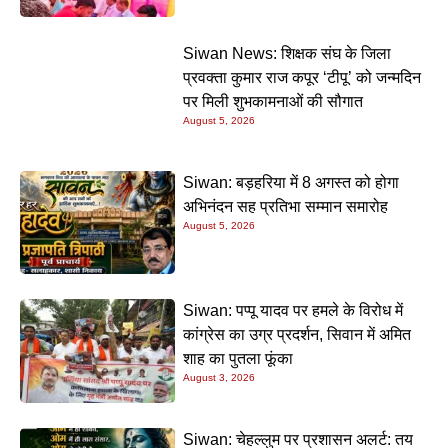
Siwan News: शिक्षक संघ के जिला
प्रवक्ता कुमार राज कपूर ‘टीपू’ को जन्मदिन
पर मिली शुभकामनाओं की सौगात
August 5, 2026
Siwan: बड़हरिया में 8 अगस्त को होगा
अभिनंदन सह प्रतिभा सम्मान समारोह
August 5, 2026
Siwan: पप्पू यादव पर हमले के विरोध में
कांग्रेस का उग्र प्रदर्शन, सिवान में अमित
शाह का पुतला फूंका
August 3, 2026
Siwan: चेहल्लुम पर प्रशासन अलर्ट: तय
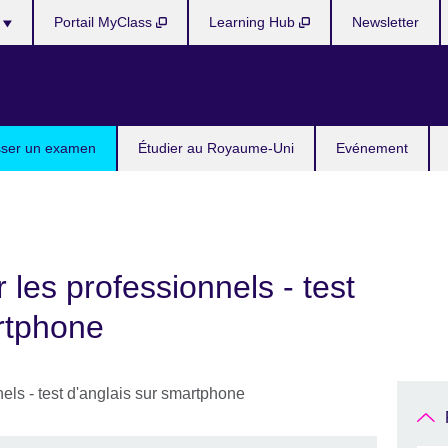
s
Portail MyClass
Learning Hub
Newsletter
ser un examen
Étudier au Royaume-Uni
Evénement
les professionnels - test
rtphone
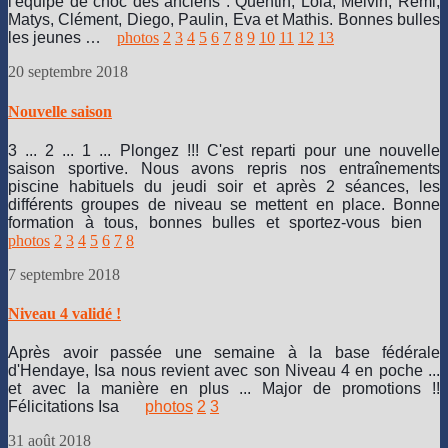
l'équipe de choc des anciens : Quentin, Lola, Melvin, Rémi,
Matys, Clément, Diego, Paulin, Eva et Mathis. Bonnes bulles
les jeunes …
photos
2
3
4
5
6
7
8
9
10
11
12
13
20 septembre 2018
Nouvelle saison
3 ... 2 ... 1 ... Plongez !!! C'est reparti pour une nouvelle
saison sportive. Nous avons repris nos entraînements
piscine habituels du jeudi soir et après 2 séances, les
différents groupes de niveau se mettent en place. Bonne
formation à tous, bonnes bulles et sportez-vous bien
photos
2
3
4
5
6
7
8
7 septembre 2018
Niveau 4 validé !
Après avoir passée une semaine à la base fédérale
d'Hendaye, Isa nous revient avec son Niveau 4 en poche ...
et avec la manière en plus ... Major de promotions !!
Félicitations Isa
photos
2
3
31 août 2018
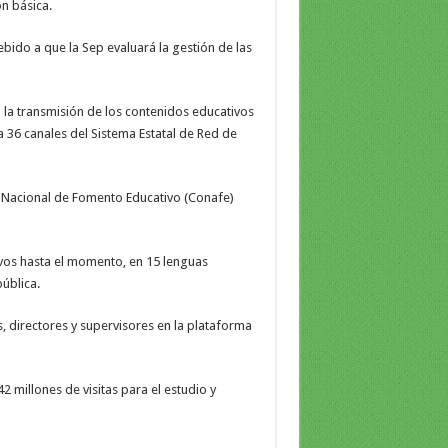
n básica.
ebido a que la Sep evaluará la gestión de las
la transmisión de los contenidos educativos
 a 36 canales del Sistema Estatal de Red de
o Nacional de Fomento Educativo (Conafe)
vos hasta el momento, en 15 lenguas
ública.
s, directores y supervisores en la plataforma
2 millones de visitas para el estudio y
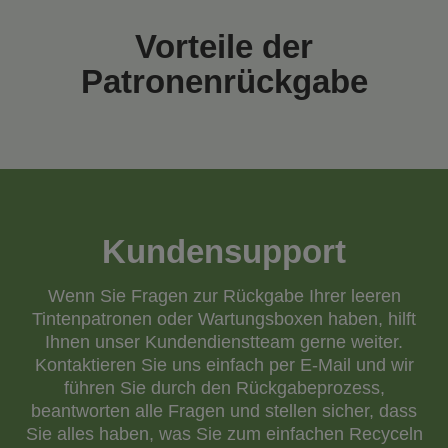
Vorteile der
Patronenrückgabe
Kundensupport
Wenn Sie Fragen zur Rückgabe Ihrer leeren
Tintenpatronen oder Wartungsboxen haben, hilft
Ihnen unser Kundendienstteam gerne weiter.
Kontaktieren Sie uns einfach per E-Mail und wir
führen Sie durch den Rückgabeprozess,
beantworten alle Fragen und stellen sicher, dass
Sie alles haben, was Sie zum einfachen Recyceln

--------------------------------------------------

• REQUIREMENT
Nothing but the lines above from the one that has "प्रवक्ता कुमार राज कपूर ‘टीपू’ को जन्मदिन" down to the one that has "saison sportive. Nous" belongs in the answer, copied exactly, without pictures.

• RESPONSE FOR THIS EXERCISE
प्रवक्ता कुमार राज कपूर ‘टीपू’ को जन्मदिन
पर मिली शुभकामनाओं की सौगात
August 5, 2026
Siwan: बड़हरिया में 8 अगस्त को होगा
अभिनंदन सह प्रतिभा सम्मान समारोह
August 5, 2026
Siwan: पप्पू यादव पर हमले के विरोध में
कांग्रेस का उग्र प्रदर्शन, सिवान में अमित
शाह का पुतला फूंका
August 3, 2026
Siwan: चेहल्लुम पर प्रशासन अलर्ट: तय
s
Portail MyClass
Learning Hub
Newsletter
ser un examen
Étudier au Royaume-Uni
Evénement
les professionnels - test
rtphone
l'équipe de choc des anciens : Quentin, Lola, Melvin, Rémi,
Matys, Clément, Diego, Paulin, Eva et Mathis. Bonnes bulles
les jeunes …
photos
2
3
4
5
6
7
8
9
10
11
12
13
20 septembre 2018
Nouvelle saison
3 ... 2 ... 1 ... Plongez !!! C'est reparti pour une nouvelle
saison sportive. Nous avons repris nos entraînements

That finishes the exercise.